Exercise description:
The required output is a word-for-word restatement of the material below, from the line with "הָאֲמִתִּיִּים אֲשֶׁר נִסְתַּלְּקוּ" through its last line, inclusive.

Provided information:
════════

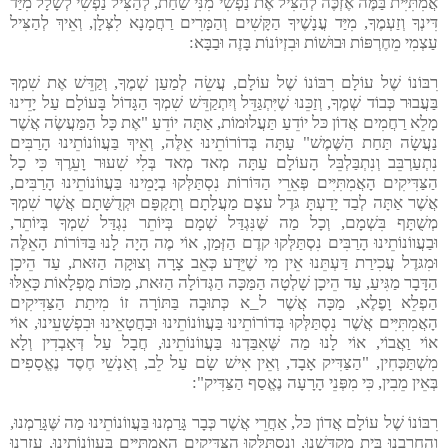
אֲמִתִּיִּית בַּמֶּה אֶזְכֶּה לְהַצִּיל אֶת נַפְשִׁי מִנִּי שַׁחַת, לְהַצִּיל נַפְשִׁי לְשָׁלָל מִיַּד
דִּינְךָ וְזַעְמֶךָ, מִיַּד עֳנָשֶׁיךָ הַקָּשִׁים וְהַמָּרִים רַחֲמָנָא לִצְּלָן, וְאֵיךְ לְהַצִּיל
עַצְמִי מֵחֶרְפּוֹת וּבוּשׁוֹת וּבִזְיוֹנוֹת בָּזֶה וּבַבָּא:
רִבּוֹנוֹ שֶׁל עוֹלָם רִבּוֹנוֹ שֶׁל עוֹלָם, עֲשֵׂה לְמַעַן שְׁמֶךָ, וְקַדֵּשׁ אֶת שִׁמְךָ
בַּעֲבוּר כְּבוֹד שְׁמֶךָ, וְזַכֵּנוּ שֶׁיִּתְגַּדֵּל וְיִתְקַדֵּשׁ שִׁמְךָ הַגָּדוֹל בָּעוֹלָם עַל יָדֵינוּ
מָלֵא רַחֲמִים אֲדוֹן כּל יוֹדֵעַ תַּעֲלוּמוֹת, אַתָּה יוֹדֵעַ "אֶת כָּל הַמַּעֲשֶׂה אֲשֶׁר
נַעֲשָׂה תַּחַת הַשֶּׁמֶשׁ" עַתָּה בְּדוֹרוֹתֵינוּ אֵלֶּה, וְאֵיךְ בַּעֲווֹנוֹתֵינוּ הָרַבִּים
נִתְעַרְבֵּב וְנִתְבַּלְבֵּל הָעוֹלָם עַתָּה מְאד מְאד בְּלִי שִׁעוּר וָעֵרֶךְ כִּי כָל
הַצַּדִּיקִים הָאֲמִתִּיִּים פְּאֵרֵי הַדּוֹרוֹת נִסְתַּלְּקוּ בְיָמֵינוּ בַּעֲווֹנוֹתֵינוּ הָרַבִּים,
אֲשֶׁר אַתָּה לְבַד יָדַעְתָּ גּדֶל עצֶם מַעֲלָתָם וְתָקְפָּם וּקְדֻשָּׁתָם אֲשֶׁר שִׁמְךָ
מְשֻׁתָּף בִּשְׁמָם, וְכָל מַה שֶּׁנִּגְדַּל שְׁמָם בְּיוֹתֵר נִגְדַּל שִׁמְךָ בְּיוֹתֵר,
וּבַעֲווֹנוֹתֵינוּ הָרַבִּים נִסְתַּלְּקוּ קדֶם הַזְּמַן, אוֹי מֶה הָיָה לָנוּ בַּדּוֹרוֹת הָאֵלֶּה
וּמִגּדֶל עֲכִירַת דַּעְתֵּנוּ אֵין מִי שֶׁיֵּדַע כְּאֵב צָרָה וְצוּקָה הַזּאת, עַד הֵיכָן
הַדָּבָר מַגִּיעַ, עַד הֵיכָן שָׁלְטָה הַמַּכָּה הַגְּדוֹלָה הַזּאת, מַכּוֹת מֻפְלָאוֹת כָּאֵלּוּ
הַפְלֵא וָפֶלֶא, מַכָּה אֲשֶׁר ל_א כְּתוּבָה בַּתּוֹרָה זוֹ מִיתַת הַצַּדִּיקִים
הָאֲמִתִּיִּים אֲשֶׁר נִסְתַּלְּקוּ בְּדוֹרוֹתֵינוּ בַּעֲווֹנוֹתֵינוּ וּבַחֲטָאֵינוּ וּבִפְשָׁעֵינוּ, אוֹי
אוֹי וַאֲבוֹי, אוֹי לָנוּ מַה שֶּׁאִבַּדְנוּ בַּעֲווֹנוֹתֵינוּ, חֲבָל עַל דְּאָבְדִין וְלָא
מִשְׁתַּכְּחִין, "הַצַּדִּיק אָבָד, וְאֵין אִישׁ שָׂם עַל לֵב, וְאַנְשֵׁי חֶסֶד נֶאֱסָפִים
בְּאֵין מֵבִין, כִּי מִפְּנֵי הָרָעָה נֶאֱסַף הַצַּדִּיק":
רִבּוֹנוֹ שֶׁל עוֹלָם אֲדוֹן כּל, אַחֲרֵי אֲשֶׁר כְּבָר גָּרַמְנוּ בַּעֲווֹנוֹתֵינוּ מַה שֶּׁגָּרַמְנוּ,
וְהֶחֱרַבְנוּ בֵּית מִקְדָּשֵׁנוּ, וְנִסְתַּלְּקוּ הַצַּדִּיקִים הָאֲמִתִּיִּים בַּעֲווֹנוֹתֵינוּ, עָזְרֵנוּ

════════

Exercise answer:
הָאֲמִתִּיִּים אֲשֶׁר נִסְתַּלְּקוּ בְּדוֹרוֹתֵינוּ בַּעֲווֹנוֹתֵינוּ וּבַחֲטָאֵינוּ וּבִפְשָׁעֵינוּ, אוֹי
אוֹי וַאֲבוֹי, אוֹי לָנוּ מַה שֶּׁאִבַּדְנוּ בַּעֲווֹנוֹתֵינוּ, חֲבָל עַל דְּאָבְדִין וְלָא
מִשְׁתַּכְּחִין, "הַצַּדִּיק אָבָד, וְאֵין אִישׁ שָׂם עַל לֵב, וְאַנְשֵׁי חֶסֶד נֶאֱסָפִים
בְּאֵין מֵבִין, כִּי מִפְּנֵי הָרָעָה נֶאֱסַף הַצַּדִּיק":
רִבּוֹנוֹ שֶׁל עוֹלָם אֲדוֹן כּל, אַחֲרֵי אֲשֶׁר כְּבָר גָּרַמְנוּ בַּעֲווֹנוֹתֵינוּ מַה שֶּׁגָּרַמְנוּ,
וְהֶחֱרַבְנוּ בֵּית מִקְדָּשֵׁנוּ, וְנִסְתַּלְּקוּ הַצַּדִּיקִים הָאֲמִתִּיִּים בַּעֲווֹנוֹתֵינוּ, עָזְרֵנוּ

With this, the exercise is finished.